The structural complexity of Chine characters is a merit for recognition: it carries rich information for discriminating different characters. This hierarchical character-radical-stroke structure can be utilized in recognition to largely reduce the size of reference model databa and speed up recognition. However, the complexity of structures makes the structural description difficult.
performancesFig. 4. 10 types of Chine character structures (single-radical, left-right, up-down, up-left, up-right, left-down, up-left-down, left-up-right, left-down-right and enclosure).
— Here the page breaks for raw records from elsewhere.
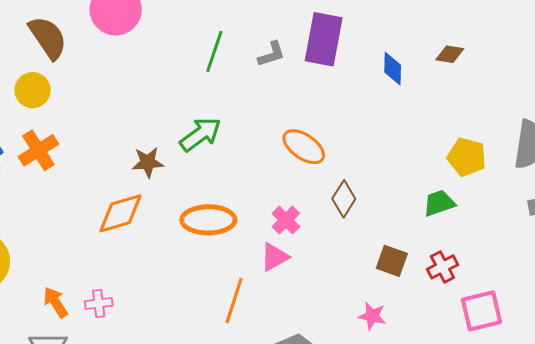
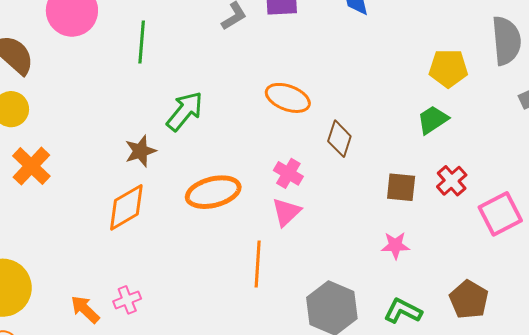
green line: (214, 51) -> (142, 42), moved

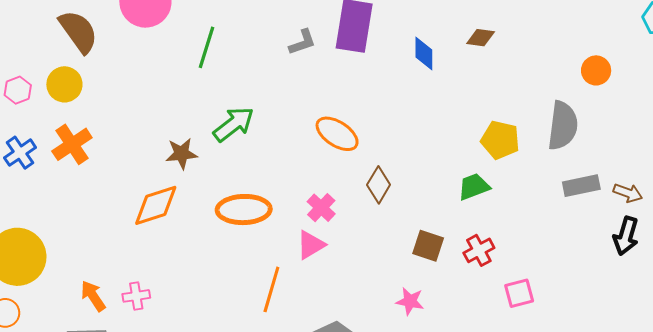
pink square: (500, 214) -> (519, 293), size x0.7

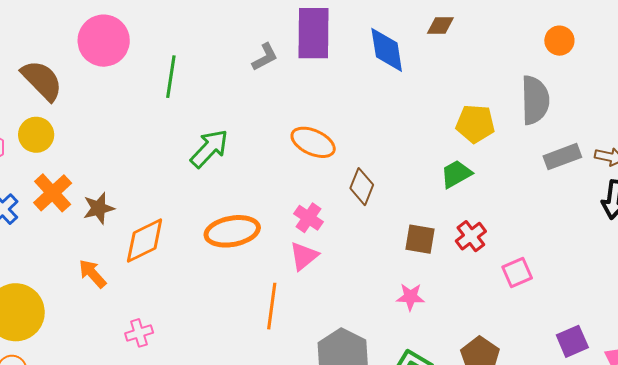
blue diamond: (424, 53) -> (387, 50), size x1.4
brown star: (182, 154) -> (99, 208), moved
orange arrow: (93, 296) -> (92, 274), moved

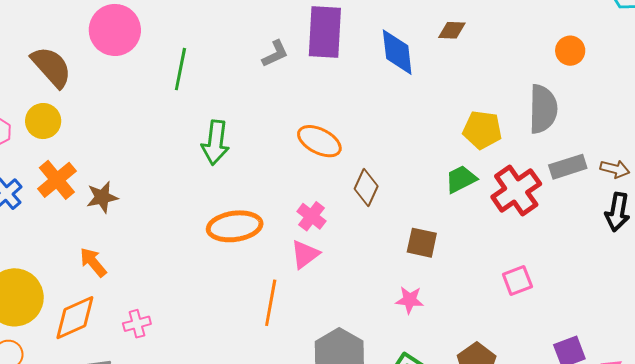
green arrow: (209, 149) -> (215, 143), turned 141
red cross: (471, 236) -> (516, 190), moved, size x1.6
orange diamond: (145, 241) -> (75, 318), moved

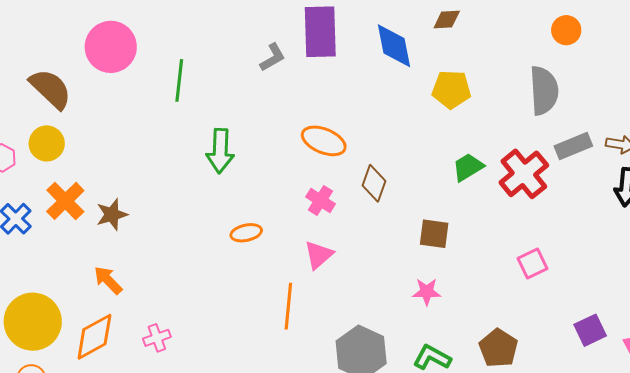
yellow pentagon: (482, 130) -> (451, 89), moved
pink cross: (311, 216) -> (320, 200), moved
orange ellipse: (235, 226) -> (246, 233), size x0.6

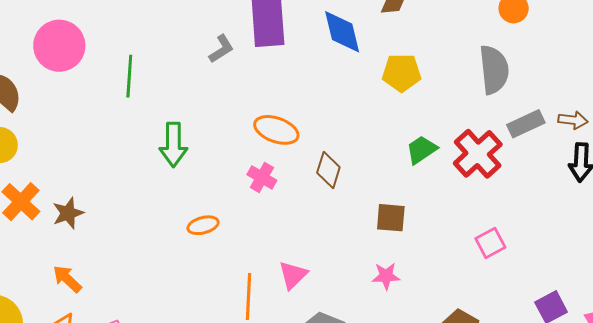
pink cross: (320, 200) -> (262, 177), moved
pink triangle: (319, 255) -> (293, 275), moved

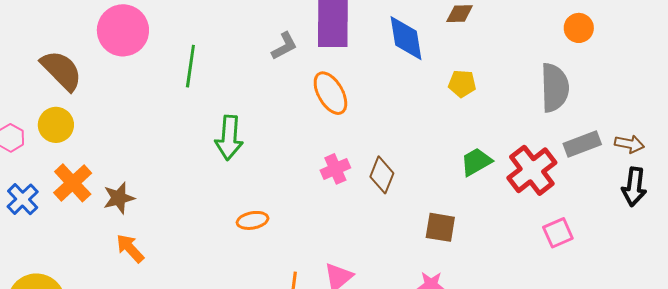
yellow pentagon: (402, 73) -> (462, 84), size x0.7
orange ellipse: (276, 130) -> (330, 93), moved, turned 36
pink cross: (262, 177) -> (335, 169), moved, turned 32
pink square: (490, 243) -> (558, 233), moved
orange arrow: (67, 279) -> (130, 248), moved

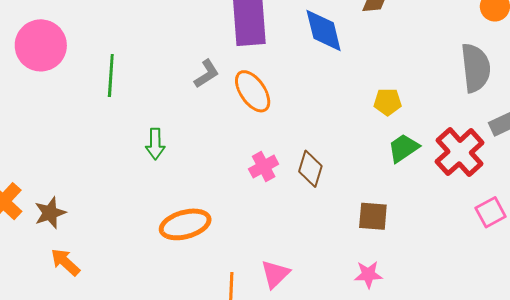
gray L-shape: (284, 46) -> (207, 74), moved
yellow pentagon: (462, 84) -> (388, 102), moved
green arrow: (229, 138) -> (155, 144), size x0.7
orange ellipse: (252, 220) -> (185, 224), size x1.6

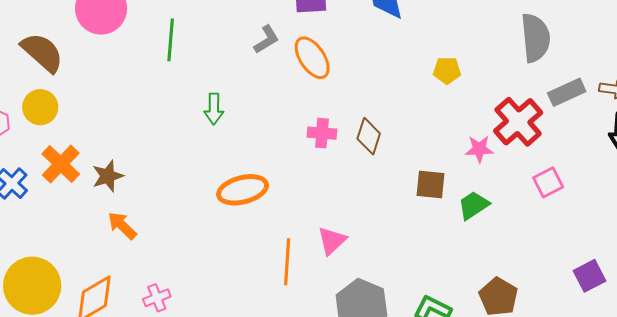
green trapezoid: (403, 148) -> (473, 205), moved
pink cross: (264, 167) -> (322, 133), turned 32
pink star: (368, 275) -> (479, 149), moved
Besides the large number of categories and the complexity of structures, there are many similar Chine characters which differ only slightly (e Fig. 5). The similar characters are hard to discriminate by computer recognizers.2013年四级答案
Fig. 5. Examples of similar Chine character pairs.
2.4 Writing Styles
The enormous writing styles of different persons can be roughly divided into three categories: regular script (also called handprint), fluent script, and cursive script. The intermediate style between regular and fluent is called fluent-regular, and the inter-mediate between fluent and cursive is called fluent-cursive [5]. Some examples of the three typical styles are shown in Fig. 6. We can e that the strokes of regular script are mostly straight-line gments. The fluent script has many curved strokes and, frequently, successive strokes are connected. In cursive script, some character shapes differ drastically from the standard shape.